(Items from a dataset)

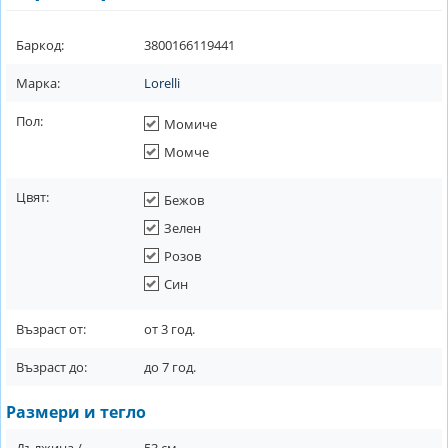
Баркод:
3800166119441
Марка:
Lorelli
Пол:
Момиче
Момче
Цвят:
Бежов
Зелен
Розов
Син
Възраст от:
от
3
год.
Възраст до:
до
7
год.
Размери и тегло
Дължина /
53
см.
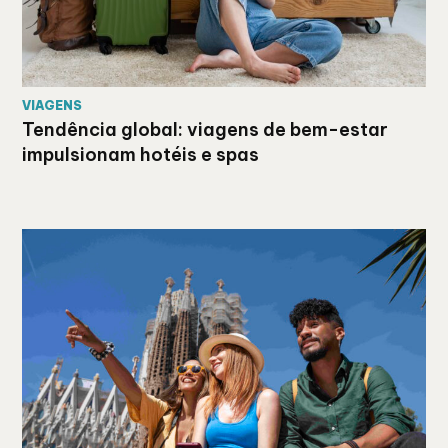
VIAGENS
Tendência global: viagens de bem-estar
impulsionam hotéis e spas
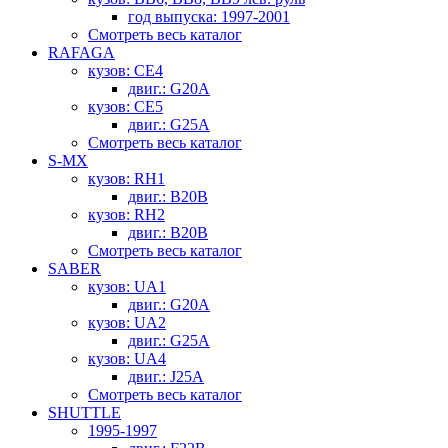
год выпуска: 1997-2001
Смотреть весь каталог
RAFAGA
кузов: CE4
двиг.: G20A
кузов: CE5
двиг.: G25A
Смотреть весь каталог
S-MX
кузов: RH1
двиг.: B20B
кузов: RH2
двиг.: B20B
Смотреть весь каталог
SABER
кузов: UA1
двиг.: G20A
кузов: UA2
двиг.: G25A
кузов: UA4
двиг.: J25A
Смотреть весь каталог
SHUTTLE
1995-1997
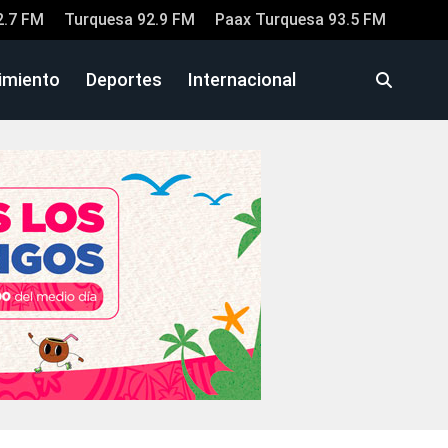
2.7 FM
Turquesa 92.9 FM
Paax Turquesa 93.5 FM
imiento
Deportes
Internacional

### Task directions
Please copy every record above exactly, but leave the pictures out.

### Solved exercise
Баркод:
3800166119441
Марка:
Lorelli
Пол:
Момиче
Момче
Цвят:
Бежов
Зелен
Розов
Син
Възраст от:
от
3
год.
Възраст до:
до
7
год.
Размери и тегло
Дължина /
53
см.
VIAGENS
Tendência global: viagens de bem-estar
impulsionam hotéis e spas
год выпуска: 1997-2001
Смотреть весь каталог
RAFAGA
кузов: CE4
двиг.: G20A
кузов: CE5
двиг.: G25A
Смотреть весь каталог
S-MX
кузов: RH1
двиг.: B20B
кузов: RH2
двиг.: B20B
Смотреть весь каталог
SABER
кузов: UA1
двиг.: G20A
кузов: UA2
двиг.: G25A
кузов: UA4
двиг.: J25A
Смотреть весь каталог
SHUTTLE
1995-1997
2.7 FM
Turquesa 92.9 FM
Paax Turquesa 93.5 FM
imiento
Deportes
Internacional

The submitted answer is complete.